Fossils have long helped to piece together the size and shape of historical species, but the colours of these animals has, until now, been largely unknown.

By studying the microchemistry of fossilised bats, researchers at the University of Bristol have discovered that what were previously thought to be fossilised bacteria are actually structures called melanosomes.

These "pigment packets" would have been stuffed with melanin and given the living creature its colouration.

There are two types of this melanin: phaeomelanin is a reddish-brown colour, and eumelanin is black.

"These types of melanin have distinctly shaped melanosomes that we can also find in the fossils," explains co-author Dr Jakob Vinther from the University of Bristol.

"If you are ginger, then the melanosomes are shaped like tiny little meatballs. If you have black hair, we see that they are shaped like little sausages."

At less than a micron (one millionth of a meter) in length, these meatball and sausage shapes were originally mistaken for fossilised bacteria.

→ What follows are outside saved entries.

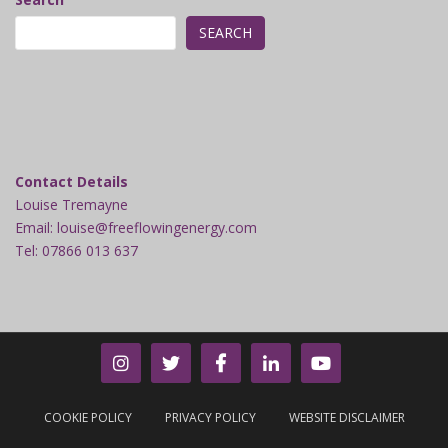
SEARCH
Contact Details
Louise Tremayne
Email: louise@freeflowingenergy.com
Tel: 07866 013 637
COOKIE POLICY
PRIVACY POLICY
WEBSITE DISCLAIMER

And, confusingly, when they analysed chemical data from the fossilised melanosomes, the Bristol team detected chemical signatures that differ from modern melanin. Speculating that this change might be the result of millions of years spent in a fossilised form, the researchers developed a technique to mimic the fossilisation process using modern melanin.

Using high pressures and temperatures, the team were able to achieve a fossilisation process that took minutes rather than millennia, enabling them to study the chemical changes that occur when melanins age.

Next the team turned to 49-million year old fossils of extinct bats from a site in Germany to try out their colouration technique. "Surprise, surprise, these fossilised bats were... brown!" jokes Vinther. "They looked exactly like modern day bats."

The findings, published in the Proceedings of the National Academy of Sciences, mean that the colours and patterns of a range of ancient, fossil animals can now be determined.